ASSIGNMENT. For the word "thumb", work out how many lines in the records below contain it and state that count alone.

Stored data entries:
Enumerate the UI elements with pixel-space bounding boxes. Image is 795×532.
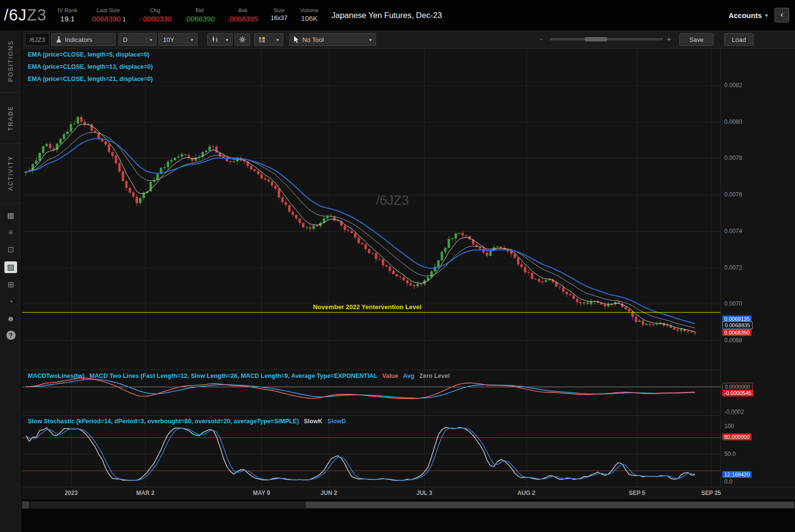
plot-label: Zero Level <box>419 373 450 379</box>
patterns-dropdown[interactable]: ▾ <box>254 33 283 46</box>
ema-label: EMA (price=CLOSE, length=21, displace=0) <box>28 76 153 82</box>
load-button[interactable]: Load <box>724 33 754 46</box>
chevron-down-icon: ▾ <box>765 13 768 18</box>
macd-pane[interactable]: MACDTwoLines(tw)MACD Two Lines (Fast Len… <box>22 370 720 415</box>
horizontal-scrollbar[interactable] <box>22 501 795 509</box>
scrollbar-thumb[interactable] <box>306 502 794 508</box>
stochastic-legend: Slow Stochastic (kPeriod=14, dPeriod=3, … <box>28 418 346 425</box>
patterns-icon <box>258 37 266 43</box>
charts-icon[interactable]: ▨ <box>4 261 17 273</box>
price-axis[interactable]: 0.00820.00800.00780.00760.00740.00720.00… <box>720 49 795 487</box>
zoom-slider-thumb[interactable] <box>585 37 607 41</box>
macd-badge: -0.0000545 <box>722 390 754 396</box>
calculator-icon[interactable]: ▦ <box>4 210 17 221</box>
chart-toolbar: /6JZ3 Indicators D ▾ 10Y ▾ ▾ ▾ No Tool <box>22 30 795 49</box>
price-chart-pane[interactable]: EMA (price=CLOSE, length=5, displace=0)E… <box>22 49 720 370</box>
study-params: MACD Two Lines (Fast Length=12, Slow Len… <box>89 373 377 379</box>
quote-stats: IV Rank19.1Last Size.0068390 1Chg-.00003… <box>58 7 318 23</box>
price-tick: 0.0068 <box>724 337 742 344</box>
ema-legend: EMA (price=CLOSE, length=5, displace=0)E… <box>28 51 153 88</box>
zoom-slider[interactable] <box>550 38 663 40</box>
zoom-out-button[interactable]: - <box>540 35 542 43</box>
grid-icon[interactable]: ⊞ <box>4 279 17 290</box>
stoch-tick: 50.0 <box>724 451 735 457</box>
price-tick: 0.0070 <box>724 300 742 307</box>
candlestick-canvas[interactable] <box>22 49 720 370</box>
symbol-input[interactable]: /6JZ3 <box>25 33 49 46</box>
indicators-button[interactable]: Indicators <box>51 33 116 46</box>
save-button[interactable]: Save <box>679 33 714 46</box>
chevron-down-icon: ▾ <box>277 37 279 42</box>
time-tick: JUL 3 <box>417 490 432 496</box>
stoch-badge: 12.169420 <box>722 471 752 478</box>
divider <box>146 36 147 43</box>
sidebar-item-trade[interactable]: TRADE <box>0 93 21 144</box>
intervention-label: November 2022 Yentervention Level <box>313 303 421 311</box>
sidebar-item-positions[interactable]: POSITIONS <box>0 30 21 93</box>
scrollbar-corner-box[interactable] <box>22 501 29 509</box>
study-name: MACDTwoLines(tw) <box>28 373 84 379</box>
price-tick: 0.0080 <box>724 118 742 125</box>
users-icon[interactable]: ☻ <box>4 314 17 324</box>
monitor-icon[interactable]: ⊡ <box>4 244 17 255</box>
time-tick: MAR 2 <box>136 490 154 496</box>
time-tick: JUN 2 <box>320 490 337 496</box>
left-sidebar: POSITIONSTRADEACTIVITY ▦≡⊡▨⊞◔☻? <box>0 30 22 532</box>
sidebar-tabs: POSITIONSTRADEACTIVITY <box>0 30 21 203</box>
sidebar-item-label: ACTIVITY <box>7 156 14 191</box>
aggregation-dropdown[interactable]: D ▾ <box>119 33 157 46</box>
chart-style-dropdown[interactable]: ▾ <box>207 33 233 46</box>
chart-settings-button[interactable] <box>235 33 250 46</box>
clock-icon[interactable]: ◔ <box>4 296 17 307</box>
collapse-panel-button[interactable]: ‹ <box>775 8 789 22</box>
beaker-icon <box>56 36 62 43</box>
aggregation-value: D <box>123 36 127 43</box>
ema-label: EMA (price=CLOSE, length=5, displace=0) <box>28 51 153 58</box>
stochastic-canvas[interactable] <box>22 415 720 487</box>
stat-iv-rank: IV Rank19.1 <box>58 7 78 23</box>
sidebar-icons: ▦≡⊡▨⊞◔☻? <box>0 203 21 340</box>
range-value: 10Y <box>163 36 174 43</box>
macd-legend: MACDTwoLines(tw)MACD Two Lines (Fast Len… <box>28 373 450 379</box>
watchlist-icon[interactable]: ≡ <box>4 227 17 238</box>
candlestick-style-icon <box>212 36 219 43</box>
tool-value: No Tool <box>302 36 324 43</box>
chevron-down-icon: ▾ <box>369 37 372 42</box>
zoom-in-button[interactable]: + <box>667 35 671 43</box>
indicators-label: Indicators <box>65 36 92 43</box>
price-tick: 0.0072 <box>724 264 742 271</box>
chevron-down-icon: ▾ <box>226 37 228 42</box>
gear-icon <box>239 36 246 43</box>
price-tick: 0.0074 <box>724 228 742 235</box>
stoch-tick: 100 <box>724 423 734 430</box>
stochastic-pane[interactable]: Slow Stochastic (kPeriod=14, dPeriod=3, … <box>22 415 720 487</box>
time-tick: AUG 2 <box>517 490 536 496</box>
drawing-tool-dropdown[interactable]: No Tool ▾ <box>289 33 376 46</box>
trading-platform-window: /6JZ3 IV Rank19.1Last Size.0068390 1Chg-… <box>0 0 795 532</box>
chevron-down-icon: ▾ <box>191 37 193 42</box>
plot-label: SlowD <box>327 418 346 425</box>
stat-chg: Chg-.0000330 <box>139 7 172 23</box>
stat-bid: Bid.0068390 <box>184 7 215 23</box>
sidebar-item-activity[interactable]: ACTIVITY <box>0 144 21 203</box>
price-badge: 0.0068390 <box>722 329 752 336</box>
time-axis: 2023MAR 2MAY 9JUN 2JUL 3AUG 2SEP 5SEP 25 <box>22 487 795 499</box>
symbol-title: /6JZ3 <box>4 6 56 24</box>
time-tick: SEP 25 <box>701 490 721 496</box>
cursor-icon <box>294 36 299 43</box>
time-tick: 2023 <box>65 490 78 496</box>
price-tick: 0.0076 <box>724 191 742 198</box>
plot-label: Value <box>382 373 398 379</box>
time-tick: SEP 5 <box>629 490 645 496</box>
stat-volume: Volume106K <box>300 7 318 22</box>
range-dropdown[interactable]: 10Y ▾ <box>159 33 198 46</box>
plot-label: SlowK <box>304 418 322 425</box>
help-icon[interactable]: ? <box>6 331 16 340</box>
accounts-dropdown[interactable]: Accounts ▾ <box>729 11 768 20</box>
stoch-badge: 80.000000 <box>722 433 752 440</box>
price-badge: 0.0068835 <box>722 321 753 329</box>
ema-label: EMA (price=CLOSE, length=13, displace=0) <box>28 63 153 70</box>
price-tick: 0.0082 <box>724 82 742 89</box>
time-tick: MAY 9 <box>253 490 270 496</box>
plot-label: Avg <box>403 373 414 379</box>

EXERCISE RESULT. 2